**Data for this exercise:**

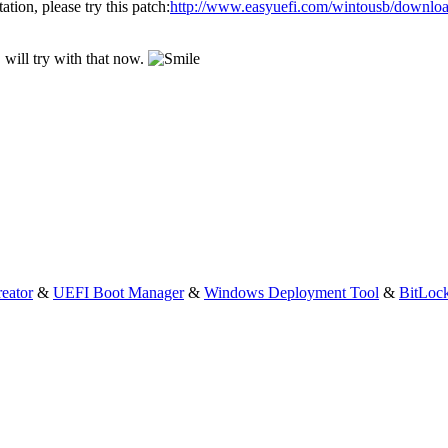
ation, please try this patch:
http://www.easyuefi.com/wintousb/downloa
will try with that now.
eator
&
UEFI Boot Manager
&
Windows Deployment Tool
&
BitLoc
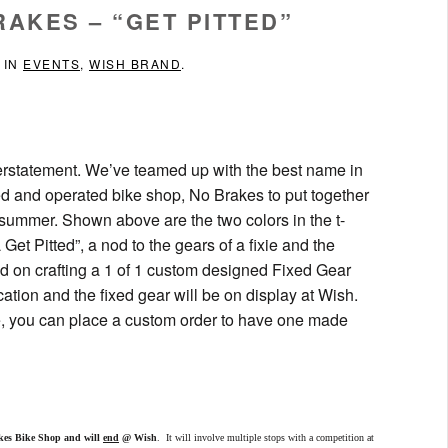
RAKES – “GET PITTED”
 IN
EVENTS
,
WISH BRAND
.
derstatement. We’ve teamed up with the best name in
d and operated bike shop, No Brakes to put together
 summer. Shown above are the two colors in the t-
Get Pitted”, a nod to the gears of a fixie and the
 on crafting a 1 of 1 custom designed Fixed Gear
cation and the fixed gear will be on display at Wish.
ke, you can place a custom order to have one made
kes Bike Shop and will
end
@ Wish
. It will involve multiple stops with a competition at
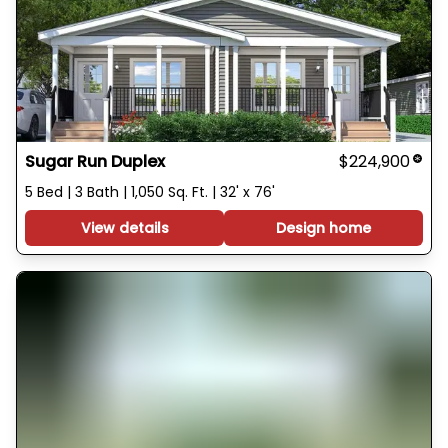
Sugar Run Duplex
$224,900
5 Bed | 3 Bath | 1,050 Sq. Ft. | 32' x 76'
View details
Design home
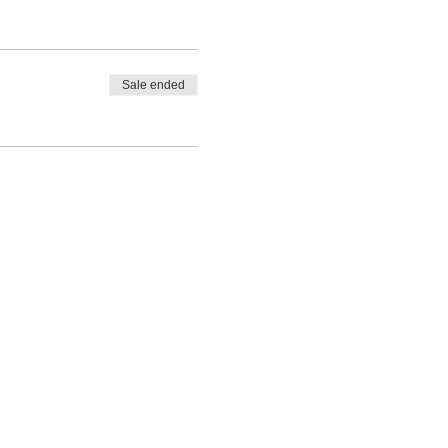
Sale ended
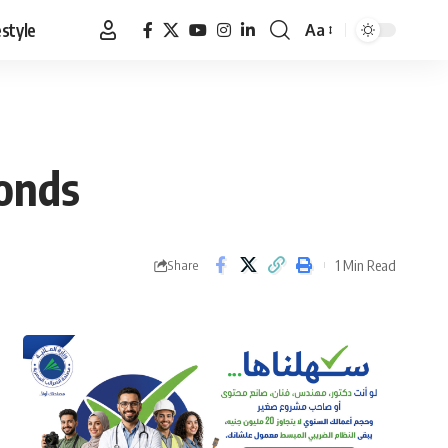
estyle
Aa
Font
Resizer
bonds
1 Min Read
Share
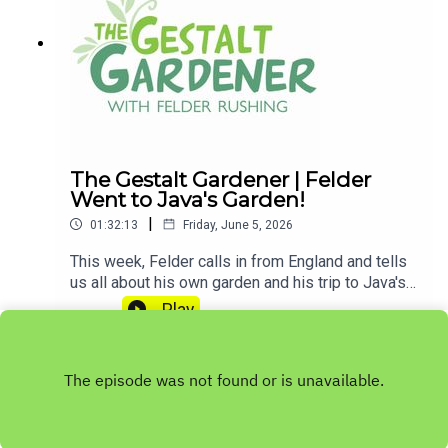
contributing to
MPB: https://donate.mpbfoundation.org/mspb/po
dcast
The Gestalt Gardener | Felder
Went to Java's Garden!
|
01:32:13
Friday, June 5, 2026
This week, Felder calls in from England and tells
us all about his own garden and his trip to Java's
garden. Let's Get Dirty!Email Felder anytime
Play
at FelderRushing.Blog and listen Friday and
Saturday mornings at 9 to The Gestalt Gardener
on MPB Think Radio. In the meantime, in Felder's
words, "get out and get dirty."If you enjoyed
listening to this podcast, please consider
contributing to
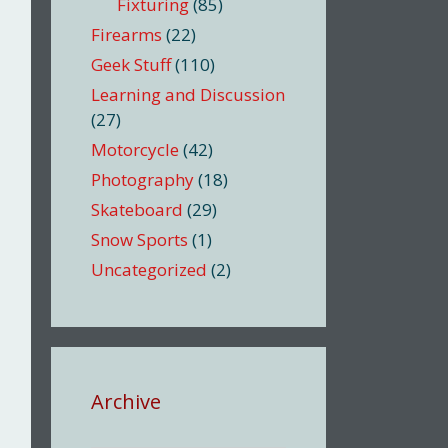
Fixturing
(85)
Firearms
(22)
Geek Stuff
(110)
Learning and Discussion
(27)
Motorcycle
(42)
Photography
(18)
Skateboard
(29)
Snow Sports
(1)
Uncategorized
(2)
Archive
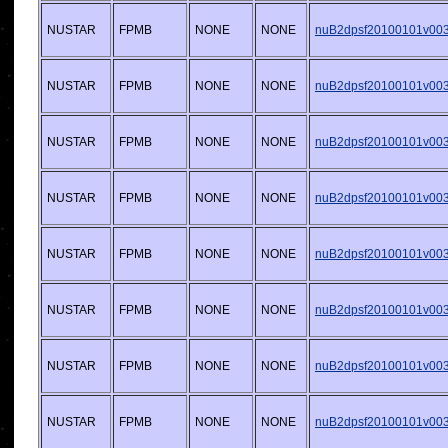
NUSTAR
FPMB
NONE
NONE
nuB2dpsf20100101v003.
NUSTAR
FPMB
NONE
NONE
nuB2dpsf20100101v003.
NUSTAR
FPMB
NONE
NONE
nuB2dpsf20100101v003.
NUSTAR
FPMB
NONE
NONE
nuB2dpsf20100101v003.
NUSTAR
FPMB
NONE
NONE
nuB2dpsf20100101v003.
NUSTAR
FPMB
NONE
NONE
nuB2dpsf20100101v003.
NUSTAR
FPMB
NONE
NONE
nuB2dpsf20100101v003.
NUSTAR
FPMB
NONE
NONE
nuB2dpsf20100101v003.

**Exercise:** Nothing but the lines from the one containing "at FelderRushing.Blog and listen Friday and" through the end of the listing should be written out, each exactly, and pictures must be left out.

**Worked solution:**
at FelderRushing.Blog and listen Friday and
Saturday mornings at 9 to The Gestalt Gardener
on MPB Think Radio. In the meantime, in Felder's
words, "get out and get dirty."If you enjoyed
listening to this podcast, please consider
contributing to
Fixturing
(85)
Firearms
(22)
Geek Stuff
(110)
Learning and Discussion
(27)
Motorcycle
(42)
Photography
(18)
Skateboard
(29)
Snow Sports
(1)
Uncategorized
(2)
Archive
NUSTAR
FPMB
NONE
NONE
nuB2dpsf20100101v003.
NUSTAR
FPMB
NONE
NONE
nuB2dpsf20100101v003.
NUSTAR
FPMB
NONE
NONE
nuB2dpsf20100101v003.
NUSTAR
FPMB
NONE
NONE
nuB2dpsf20100101v003.
NUSTAR
FPMB
NONE
NONE
nuB2dpsf20100101v003.
NUSTAR
FPMB
NONE
NONE
nuB2dpsf20100101v003.
NUSTAR
FPMB
NONE
NONE
nuB2dpsf20100101v003.
NUSTAR
FPMB
NONE
NONE
nuB2dpsf20100101v003.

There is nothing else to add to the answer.